虚弱で吃り癖のある主人公は、幼い頃に父親から金閣の美しさを聞かされ、醜い自分へのコンプレックスと共に、極端な美へのこだわりを抱えて、生きる。
鹿苑寺の寺僧となり、金閣を目の当たりにしても、その美は彼の根底に根ざし、彼の行動を、心をしばる。

これ書いた人は、A型・山羊座でしょう~!と言いたくなるような、緻密で、妥協がなくて、完璧主義で・・・・読んでて窒息しそう。
全体的に、主人公の鬱屈した負のエネルギーが充満している。

いろんな出来事や、人との出会いで、様々に揺れながらも、終局へ向かう、止めようのない一直線な緊張感が疲れる。
主人公の偏執的な思考が、私にはどうも合わなくて、名作なのかもしれないが、とても読みづらかった。
この、美に対するちょっと特殊な感性は、肌に合わない人も多いだろう。
もう少し時間をおいて、また読んでみたい。

主人公が大学で出会う友人、柏木。
両足が奇形で、それ故に、独特な思想を持っていて、この青年の語る思想は、いちいち面白かった。

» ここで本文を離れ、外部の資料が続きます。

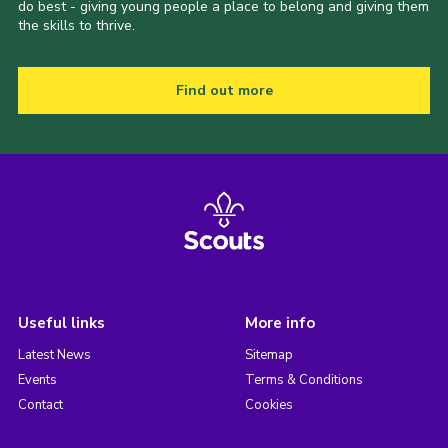
do best - giving young people a place to belong and giving them
the skills to thrive.
Find out more
Useful links
More info
Latest News
Sitemap
Events
Terms & Conditions
Contact
Cookies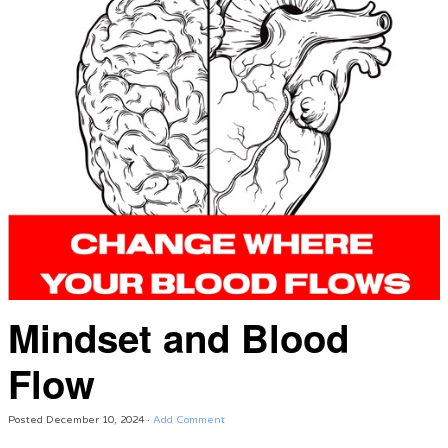
Mindset and Blood
Flow
Posted
December 10, 2024
·
Add Comment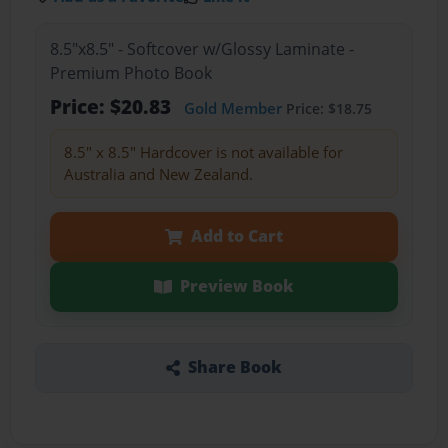
8.5"x8.5" - Softcover w/Glossy Laminate -
Premium Photo Book
Price: $20.83
Gold Member
Price: $18.75
8.5" x 8.5" Hardcover is not available for
Australia and New Zealand.
Add to Cart
Preview Book
Share Book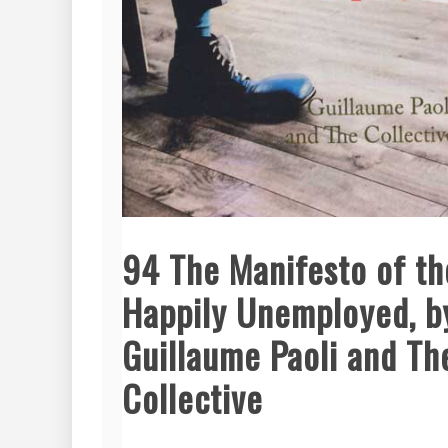
94 The Manifesto of th
Happily Unemployed, b
Guillaume Paoli and Th
Collective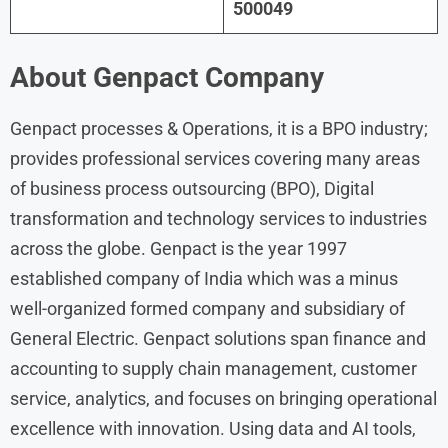
500049
About Genpact Company
Genpact processes & Operations, it is a BPO industry;
provides professional services covering many areas
of business process outsourcing (BPO), Digital
transformation and technology services to industries
across the globe. Genpact is the year 1997
established company of India which was a minus
well-organized formed company and subsidiary of
General Electric. Genpact solutions span finance and
accounting to supply chain management, customer
service, analytics, and focuses on bringing operational
excellence with innovation. Using data and AI tools,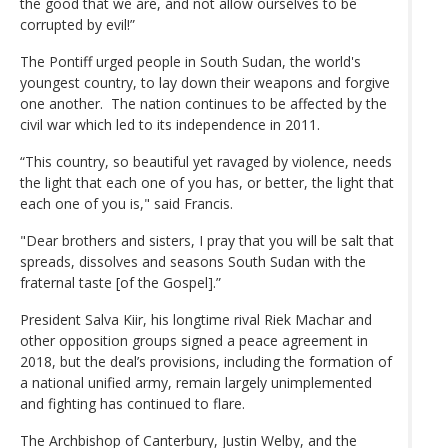
the good that we are, and not allow ourselves to be
corrupted by evil!”
The Pontiff urged people in South Sudan, the world's
youngest country, to lay down their weapons and forgive
one another. The nation continues to be affected by the
civil war which led to its independence in 2011.
“This country, so beautiful yet ravaged by violence, needs
the light that each one of you has, or better, the light that
each one of you is," said Francis.
"Dear brothers and sisters, I pray that you will be salt that
spreads, dissolves and seasons South Sudan with the
fraternal taste [of the Gospel].”
President Salva Kiir, his longtime rival Riek Machar and
other opposition groups signed a peace agreement in
2018, but the deal’s provisions, including the formation of
a national unified army, remain largely unimplemented
and fighting has continued to flare.
The Archbishop of Canterbury, Justin Welby, and the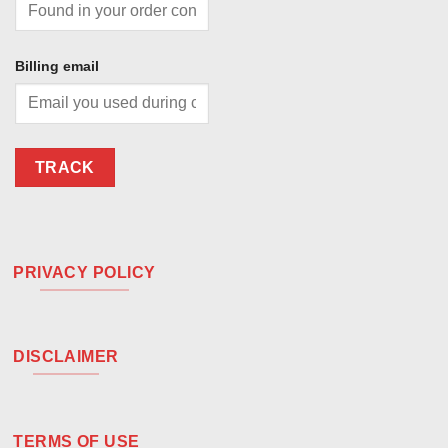
Billing email
TRACK
PRIVACY POLICY
DISCLAIMER
TERMS OF USE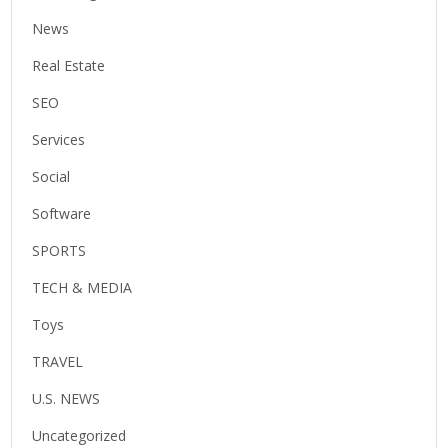
News
Real Estate
SEO
Services
Social
Software
SPORTS
TECH & MEDIA
Toys
TRAVEL
U.S. NEWS
Uncategorized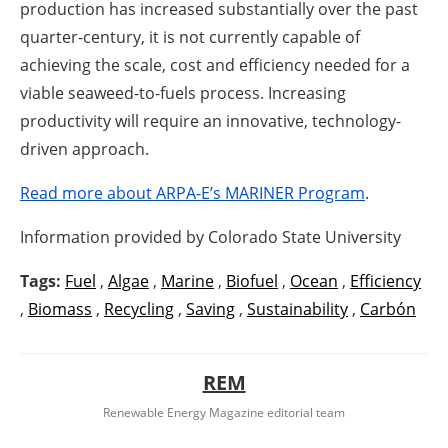
production has increased substantially over the past
quarter-century, it is not currently capable of
achieving the scale, cost and efficiency needed for a
viable seaweed-to-fuels process. Increasing
productivity will require an innovative, technology-
driven approach.
Read more about ARPA-E’s MARINER Program
.
Information provided by Colorado State University
Tags:
Fuel
,
Algae
,
Marine
,
Biofuel
,
Ocean
,
Efficiency
,
Biomass
,
Recycling
,
Saving
,
Sustainability
,
Carbón
REM
Renewable Energy Magazine editorial team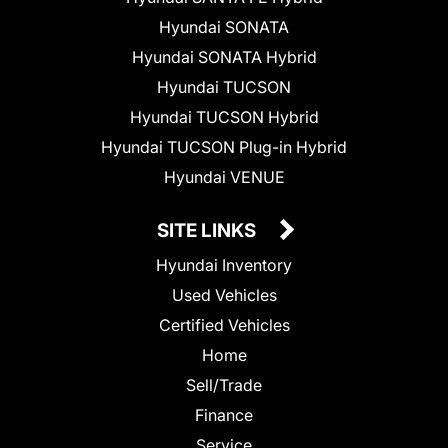
Hyundai SONATA
Hyundai SONATA Hybrid
Hyundai TUCSON
Hyundai TUCSON Hybrid
Hyundai TUCSON Plug-in Hybrid
Hyundai VENUE
SITE LINKS
Hyundai Inventory
Used Vehicles
Certified Vehicles
Home
Sell/Trade
Finance
Service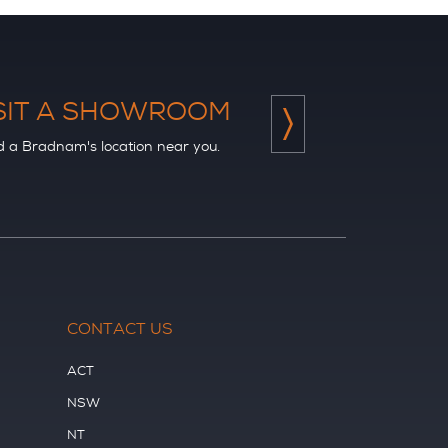
SIT A SHOWROOM
d a Bradnam's location near you.
CONTACT US
ACT
NSW
NT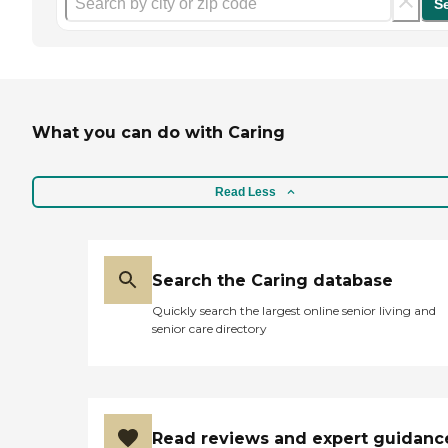
S
What you can do with Caring
Read Less
Search the Caring database
Quickly search the largest online senior living and
senior care directory
Read reviews and expert guidanc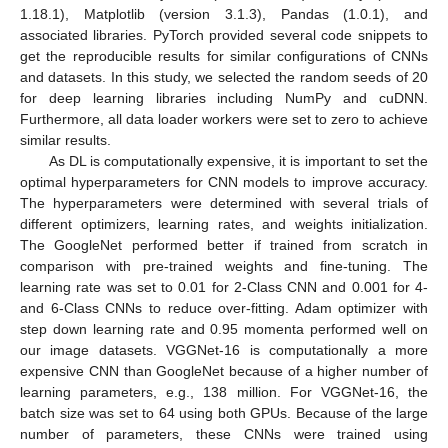
1.18.1), Matplotlib (version 3.1.3), Pandas (1.0.1), and
associated libraries. PyTorch provided several code snippets to
get the reproducible results for similar configurations of CNNs
and datasets. In this study, we selected the random seeds of 20
for deep learning libraries including NumPy and cuDNN.
Furthermore, all data loader workers were set to zero to achieve
similar results.
As DL is computationally expensive, it is important to set the
optimal hyperparameters for CNN models to improve accuracy.
The hyperparameters were determined with several trials of
different optimizers, learning rates, and weights initialization.
The GoogleNet performed better if trained from scratch in
comparison with pre-trained weights and fine-tuning. The
learning rate was set to 0.01 for 2-Class CNN and 0.001 for 4-
and 6-Class CNNs to reduce over-fitting. Adam optimizer with
step down learning rate and 0.95 momenta performed well on
our image datasets. VGGNet-16 is computationally a more
expensive CNN than GoogleNet because of a higher number of
learning parameters, e.g., 138 million. For VGGNet-16, the
batch size was set to 64 using both GPUs. Because of the large
number of parameters, these CNNs were trained using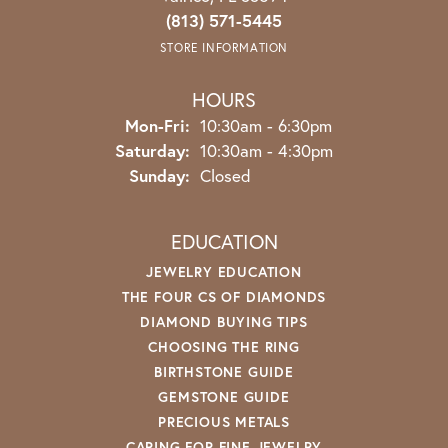
(813) 571-5445
STORE INFORMATION
HOURS
Monday - Friday:
Mon-Fri:
10:30am - 6:30pm
Saturday:
10:30am - 4:30pm
Sunday:
Closed
EDUCATION
JEWELRY EDUCATION
THE FOUR CS OF DIAMONDS
DIAMOND BUYING TIPS
CHOOSING THE RING
BIRTHSTONE GUIDE
GEMSTONE GUIDE
PRECIOUS METALS
CARING FOR FINE JEWELRY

「俺は君に知らせたかったんだ。この世界を変貌させるものは認識だと。いいかね、他のものは何一つ世界を変えないのだ。認識だけが、世界を不変のまま、そのままの状態で、変貌させるんだ。認識の目から見れば、世界は永久に不変であり、そうして永久に変貌するんだ。それが何の役に立つかと君は言うだろう。だがこの生を耐えるために、人間は、認識の武器を持ったのだと言おう。動物にはそんなものは要らない。動物には生を耐えるという意識なんかないからな。認識は生の耐えがたさがそのまま人間の武器になったものだが、それで以て耐えがたさは少しも軽減されない。それだけだ。」

柏木の思想は、主人公の負の鬱屈を開放しようとするが、結局はダメだった。

主人公と、この柏木、両方が、作者・三島の分身なのだろうか?
内面的にはちょっと怖いくらいに一途でアツいモノを持ち、けれど賢かったから、理論的には柏木のような考えをし、心の内の破滅に向かう衝動の行為を抑えていたのかしら?と思ってしまった。